Iceland voters reject debt repayment deal

Voters in Iceland have rejected a government-approved deal to repay Britain and the Netherlands $5bn for their citizens’ deposits in the failed online bank Icesave.

Voters in Iceland have rejected a government-approved deal to repay Britain and the Netherlands $5bn for their citizens’ deposits in the failed online bank Icesave.

Final results from five of six constituencies today showed the “no” side taking just under 60% of the votes.

Prime Minister Johanna Sigurdardottir said the results were disappointing but she would try to prevent political and economic chaos resulting from it.

The result complicates Iceland’s recovery from its 2008 economic collapse.

Icelanders overwhelmingly rejected a previous deal in a referendum last year, but the government hoped a new agreement on better terms would win approval.

The government hoped a “yes” vote on an improved offer passed by parliament would finally resolve a dispute that has caused friction among the three countries and complicated Iceland’s recovery from its economic collapse in 2008.

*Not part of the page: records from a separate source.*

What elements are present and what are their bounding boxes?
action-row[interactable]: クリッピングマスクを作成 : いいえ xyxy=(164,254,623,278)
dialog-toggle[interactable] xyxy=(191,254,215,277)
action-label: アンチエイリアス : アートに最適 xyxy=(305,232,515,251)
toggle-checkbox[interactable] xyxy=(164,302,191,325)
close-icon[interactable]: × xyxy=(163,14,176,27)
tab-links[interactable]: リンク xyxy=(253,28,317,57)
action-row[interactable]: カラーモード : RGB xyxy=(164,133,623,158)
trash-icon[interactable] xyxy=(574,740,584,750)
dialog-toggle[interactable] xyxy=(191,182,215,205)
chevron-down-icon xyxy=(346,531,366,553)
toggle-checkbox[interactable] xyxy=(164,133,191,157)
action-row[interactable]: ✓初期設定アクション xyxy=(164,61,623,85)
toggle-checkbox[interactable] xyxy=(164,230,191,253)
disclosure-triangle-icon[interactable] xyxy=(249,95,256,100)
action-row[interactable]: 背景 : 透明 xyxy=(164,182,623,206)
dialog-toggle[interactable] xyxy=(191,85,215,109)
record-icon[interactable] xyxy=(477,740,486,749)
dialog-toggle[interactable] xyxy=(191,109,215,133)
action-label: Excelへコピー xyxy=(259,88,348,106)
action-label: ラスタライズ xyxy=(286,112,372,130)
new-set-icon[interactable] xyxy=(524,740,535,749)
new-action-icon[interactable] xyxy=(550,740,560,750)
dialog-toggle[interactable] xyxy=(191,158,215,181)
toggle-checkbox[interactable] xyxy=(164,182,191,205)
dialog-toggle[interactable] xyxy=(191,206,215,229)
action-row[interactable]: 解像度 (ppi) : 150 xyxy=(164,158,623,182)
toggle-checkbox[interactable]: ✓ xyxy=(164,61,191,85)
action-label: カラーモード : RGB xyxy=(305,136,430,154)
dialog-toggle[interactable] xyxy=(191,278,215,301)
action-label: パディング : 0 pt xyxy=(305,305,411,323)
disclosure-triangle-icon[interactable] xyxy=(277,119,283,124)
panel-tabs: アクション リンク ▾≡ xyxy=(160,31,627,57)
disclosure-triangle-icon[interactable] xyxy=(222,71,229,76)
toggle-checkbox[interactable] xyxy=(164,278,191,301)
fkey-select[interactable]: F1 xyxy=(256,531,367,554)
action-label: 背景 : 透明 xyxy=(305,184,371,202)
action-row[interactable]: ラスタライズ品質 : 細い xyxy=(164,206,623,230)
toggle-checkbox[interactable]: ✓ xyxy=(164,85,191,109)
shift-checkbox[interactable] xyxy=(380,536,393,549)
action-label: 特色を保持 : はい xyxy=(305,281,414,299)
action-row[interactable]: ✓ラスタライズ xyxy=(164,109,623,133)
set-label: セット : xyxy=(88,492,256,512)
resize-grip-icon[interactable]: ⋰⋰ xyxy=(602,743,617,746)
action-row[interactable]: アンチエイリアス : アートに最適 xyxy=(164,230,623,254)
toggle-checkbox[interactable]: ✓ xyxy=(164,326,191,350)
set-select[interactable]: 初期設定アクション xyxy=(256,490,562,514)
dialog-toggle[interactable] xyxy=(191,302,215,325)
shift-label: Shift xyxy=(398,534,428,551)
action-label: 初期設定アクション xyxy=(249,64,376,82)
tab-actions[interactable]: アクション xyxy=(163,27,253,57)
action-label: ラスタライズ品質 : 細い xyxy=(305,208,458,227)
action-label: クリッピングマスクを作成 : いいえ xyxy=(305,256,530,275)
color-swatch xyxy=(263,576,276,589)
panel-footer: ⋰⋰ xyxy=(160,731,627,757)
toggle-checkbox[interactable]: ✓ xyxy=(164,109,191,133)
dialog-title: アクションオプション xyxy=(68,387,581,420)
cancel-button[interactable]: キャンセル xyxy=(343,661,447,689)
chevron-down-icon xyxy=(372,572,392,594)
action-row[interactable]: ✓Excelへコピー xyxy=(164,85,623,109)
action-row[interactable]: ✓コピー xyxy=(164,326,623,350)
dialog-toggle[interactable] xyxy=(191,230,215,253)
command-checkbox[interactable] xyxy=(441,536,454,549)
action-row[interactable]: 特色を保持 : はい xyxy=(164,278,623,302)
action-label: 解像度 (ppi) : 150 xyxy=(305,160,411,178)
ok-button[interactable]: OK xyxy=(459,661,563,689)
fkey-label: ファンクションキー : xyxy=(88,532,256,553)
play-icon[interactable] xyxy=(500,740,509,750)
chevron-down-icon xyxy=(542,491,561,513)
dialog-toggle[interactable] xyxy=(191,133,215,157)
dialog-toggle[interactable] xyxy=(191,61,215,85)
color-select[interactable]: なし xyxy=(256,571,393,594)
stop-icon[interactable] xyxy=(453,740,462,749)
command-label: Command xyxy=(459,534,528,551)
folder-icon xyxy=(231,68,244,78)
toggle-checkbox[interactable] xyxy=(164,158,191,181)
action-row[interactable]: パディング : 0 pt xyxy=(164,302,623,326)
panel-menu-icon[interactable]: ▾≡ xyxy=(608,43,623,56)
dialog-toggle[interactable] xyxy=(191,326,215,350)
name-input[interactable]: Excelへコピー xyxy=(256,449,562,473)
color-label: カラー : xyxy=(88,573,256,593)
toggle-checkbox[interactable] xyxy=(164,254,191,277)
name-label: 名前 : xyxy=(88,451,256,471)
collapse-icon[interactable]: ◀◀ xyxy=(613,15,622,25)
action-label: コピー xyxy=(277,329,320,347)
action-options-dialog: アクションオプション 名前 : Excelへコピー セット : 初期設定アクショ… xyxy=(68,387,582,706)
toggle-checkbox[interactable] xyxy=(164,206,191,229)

The messy dispute stems from the collapse of Iceland’s banks – and the tiny North Atlantic nation’s overheated economy – in 2008.

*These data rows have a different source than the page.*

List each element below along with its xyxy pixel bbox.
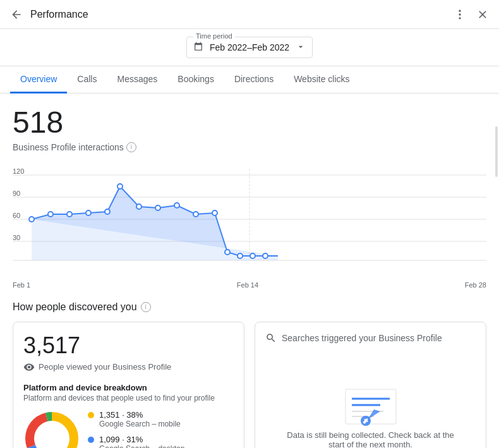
- svg-point-20: [155, 205, 160, 210]
- time-period-label: Time period: [193, 32, 235, 40]
- interactions-label: Business Profile interactions i: [13, 142, 486, 152]
- platform-title: Platform and device breakdown: [23, 383, 234, 392]
- svg-point-24: [225, 250, 230, 255]
- svg-text:120: 120: [13, 167, 24, 175]
- legend-dot-1: [88, 437, 94, 443]
- svg-point-17: [105, 209, 110, 214]
- legend-item-0: 1,351 · 38% Google Search – mobile: [88, 410, 234, 428]
- svg-rect-33: [346, 389, 396, 424]
- svg-point-21: [174, 203, 179, 208]
- chart-x-labels: Feb 1 Feb 14 Feb 28: [13, 281, 486, 289]
- back-icon: [10, 8, 23, 21]
- header-right: [451, 6, 491, 23]
- close-icon: [476, 8, 489, 21]
- search-icon: [265, 332, 277, 344]
- svg-point-16: [86, 210, 91, 215]
- svg-text:30: 30: [13, 234, 20, 241]
- legend-text-0: 1,351 · 38% Google Search – mobile: [99, 410, 181, 428]
- tab-overview[interactable]: Overview: [10, 66, 67, 94]
- more-options-button[interactable]: [451, 6, 469, 23]
- svg-point-25: [237, 253, 243, 258]
- svg-point-22: [193, 212, 198, 217]
- calendar-icon: [193, 42, 203, 54]
- tab-directions[interactable]: Directions: [224, 66, 284, 94]
- header: Performance: [0, 0, 499, 29]
- collecting-data-text: Data is still being collected. Check bac…: [278, 430, 463, 448]
- views-label: People viewed your Business Profile: [23, 361, 234, 373]
- time-period-container: Time period Feb 2022–Feb 2022: [0, 29, 499, 66]
- svg-point-23: [212, 210, 217, 215]
- tabs-container: Overview Calls Messages Bookings Directi…: [0, 66, 499, 94]
- searches-header: Searches triggered your Business Profile: [265, 332, 476, 344]
- svg-point-14: [48, 212, 53, 217]
- svg-point-26: [250, 253, 255, 258]
- scrollbar-indicator[interactable]: [495, 126, 498, 177]
- legend: 1,351 · 38% Google Search – mobile 1,099…: [88, 410, 234, 448]
- interactions-chart: 120 90 60 30: [13, 162, 486, 276]
- page-title: Performance: [30, 9, 88, 20]
- legend-item-1: 1,099 · 31% Google Search – desktop: [88, 435, 234, 448]
- back-button[interactable]: [8, 6, 25, 23]
- svg-point-13: [29, 217, 34, 222]
- svg-point-1: [459, 13, 460, 15]
- donut-legend-row: 1,351 · 38% Google Search – mobile 1,099…: [23, 410, 234, 448]
- searches-card: Searches triggered your Business Profile: [255, 322, 486, 448]
- discovery-section-title: How people discovered you i: [13, 301, 486, 313]
- donut-chart: [23, 410, 80, 448]
- svg-point-18: [117, 184, 123, 189]
- time-period-select[interactable]: Time period Feb 2022–Feb 2022: [186, 37, 313, 58]
- tab-bookings[interactable]: Bookings: [167, 66, 224, 94]
- donut-svg: [23, 410, 80, 448]
- interactions-count: 518: [13, 106, 486, 140]
- svg-point-2: [459, 17, 460, 19]
- views-count: 3,517: [23, 332, 234, 359]
- chart-svg: 120 90 60 30: [13, 162, 486, 276]
- header-left: Performance: [8, 6, 88, 23]
- svg-text:60: 60: [13, 212, 20, 219]
- tab-messages[interactable]: Messages: [107, 66, 167, 94]
- svg-point-32: [35, 422, 68, 448]
- discovery-info-icon[interactable]: i: [141, 302, 151, 312]
- svg-point-27: [263, 253, 268, 258]
- svg-point-19: [136, 204, 141, 209]
- legend-text-1: 1,099 · 31% Google Search – desktop: [99, 435, 184, 448]
- views-card: 3,517 People viewed your Business Profil…: [13, 322, 244, 448]
- main-content: 518 Business Profile interactions i 120 …: [0, 94, 499, 448]
- svg-text:90: 90: [13, 190, 20, 197]
- collecting-data-illustration: [333, 383, 409, 430]
- tab-calls[interactable]: Calls: [67, 66, 107, 94]
- eye-icon: [23, 361, 35, 373]
- legend-dot-0: [88, 412, 94, 418]
- interactions-info-icon[interactable]: i: [126, 142, 136, 152]
- platform-subtitle: Platform and devices that people used to…: [23, 394, 234, 403]
- time-period-value: Feb 2022–Feb 2022: [210, 42, 289, 52]
- svg-point-15: [67, 212, 72, 217]
- svg-point-0: [459, 9, 460, 11]
- collecting-data-container: Data is still being collected. Check bac…: [265, 349, 476, 448]
- discovery-cards: 3,517 People viewed your Business Profil…: [13, 322, 486, 448]
- tab-website-clicks[interactable]: Website clicks: [284, 66, 359, 94]
- dropdown-arrow-icon: [296, 42, 306, 54]
- close-button[interactable]: [474, 6, 491, 23]
- more-options-icon: [454, 8, 466, 21]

British and Dutch savers had deposited more than five billion US dollars in Icesave’s high-interest accounts.

After Icesave collapsed, British and Dutch authorities borrowed money to compensate their citizens, then turned to Iceland for repayment.

The dispute has grown acrimonious, with Britain and The Netherlands threatening to block Iceland’s bid to join the European Union unless it is resolved.

Failure to agree a deal also stalled instalments from a $4.6bn loan from the International Monetary Fund.

Iceland went from economic wunderkind to fiscal basket case almost overnight when the credit crunch took hold.

Iceland’s banks collapsed within a week in October 2008, its krona currency plummeted and protests toppled the government.

The Icesave debt was initially set at $5.3bn, a crippling burden for Iceland’s 320,000 inhabitants. The new deal is expected to cost Iceland just under 50 billion Icelandic kronur (€307m).

The plan would see Iceland start repayments on the debt’s interest in 2016 and finish by 2046, at an interest rate of 3% to The Netherlands and 3.3% to Britain. The recovered assets of Icesave’s parent bank, Landsbanki, are expected to cover the majority of the debt.

The deal was reached in December after long negotiations and approved by Iceland’s parliament in January but vetoed by President Olafur Ragnar Grisson amid strong public opposition.